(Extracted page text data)
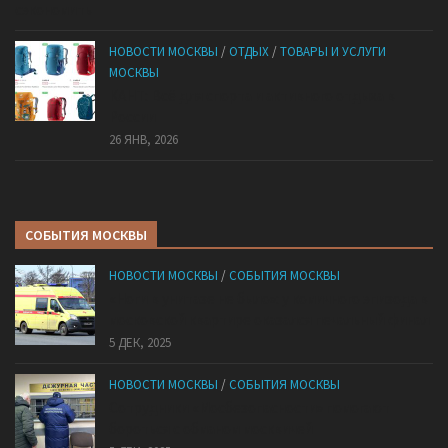
НОВОСТИ МОСКВЫ
/
ОТДЫХ
/
ТОВАРЫ И УСЛУГИ
МОСКВЫ
КАНТ: Всё для спорта и активного отдыха в
России
26 ЯНВ, 2026
СОБЫТИЯ МОСКВЫ
НОВОСТИ МОСКВЫ
/
СОБЫТИЯ МОСКВЫ
«Ноги в унитазе не было»: у комичного эпизода в
московской квартире оказался печальный финал
5 ДЕК, 2025
НОВОСТИ МОСКВЫ
/
СОБЫТИЯ МОСКВЫ
Сотрудники «Мосбезопасности» помогают
бороться с обманом москвичей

== ACTION ITEM ==
Starting with the top line, write out all the data above exactly; keep the pictures out.

== RESPONSE TO THE TASK ==
НОВОСТИ МОСКВЫ
/
ОТДЫХ
/
ТОВАРЫ И УСЛУГИ
МОСКВЫ
КАНТ: Всё для спорта и активного отдыха в
России
26 ЯНВ, 2026
СОБЫТИЯ МОСКВЫ
НОВОСТИ МОСКВЫ
/
СОБЫТИЯ МОСКВЫ
«Ноги в унитазе не было»: у комичного эпизода в
московской квартире оказался печальный финал
5 ДЕК, 2025
НОВОСТИ МОСКВЫ
/
СОБЫТИЯ МОСКВЫ
Сотрудники «Мосбезопасности» помогают
бороться с обманом москвичей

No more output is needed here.